On the other side of the fence, there Chinese powers that be have put forth their intentions to wipe off all forms of pornography with the help of these restrictions, and all of this is being done in order to ‘preserve national long-term stability’, to build a ‘harmonious society’ and to prevent the ‘poisoning of young people’s physical and mental health.

What is SARFT?

The official organization responsible for this moral crackdown on more than four hundred sites is the State Administration of Radio, Film, and Television, more popularly (or, in the current circumstances, perhaps notoriously) known as SARFT.

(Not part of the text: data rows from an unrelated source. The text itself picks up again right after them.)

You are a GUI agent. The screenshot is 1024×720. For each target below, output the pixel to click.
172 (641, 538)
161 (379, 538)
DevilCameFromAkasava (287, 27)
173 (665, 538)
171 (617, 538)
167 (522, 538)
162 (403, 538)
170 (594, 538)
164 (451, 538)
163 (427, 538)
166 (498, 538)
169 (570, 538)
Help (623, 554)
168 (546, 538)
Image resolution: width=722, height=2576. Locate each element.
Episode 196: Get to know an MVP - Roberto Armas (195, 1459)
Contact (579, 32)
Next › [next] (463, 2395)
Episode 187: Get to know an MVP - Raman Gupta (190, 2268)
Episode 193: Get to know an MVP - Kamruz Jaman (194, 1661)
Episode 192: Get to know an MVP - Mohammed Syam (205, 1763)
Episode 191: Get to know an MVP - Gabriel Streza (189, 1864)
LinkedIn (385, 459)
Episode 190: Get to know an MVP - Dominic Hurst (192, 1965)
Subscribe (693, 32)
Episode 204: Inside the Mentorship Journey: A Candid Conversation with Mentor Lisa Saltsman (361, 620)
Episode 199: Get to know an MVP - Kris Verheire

SARFT has even devised a three-pronged strategy to ‘protect’ the unwilling citizens from the evils of freedom of internet surfing. The first is a mass crackdown on internet pornography crimes. The second strategy entails an extension of power and administrative capacity of its security section, enabling the same to deter the ‘criminals’ in addition to being able to handle and deter more extensively and efficiently. The third part of this brilliant plan is enhancing collaboration and communication between various concerned departments in order to function more smoothly and efficiently.

The Blacklist

They propose fabricating a blacklist and to ‘urge’ ISPs to make efforts to filter out pornographic material with increasing security and preventive technology. While one might think that SARFT is simply making a fool of itself, maybe one needs to think of the ulterior, hidden agenda of power, control, and censorship which are the ultimate result of any such crackdown behind the rather pathetic veneer of moral policing.

Scarily enough, it seems to be working, though one has to think that SARFT believes that the average person’s IQ is in single digits if they really hope to get away with the whole issue without anyone noticing.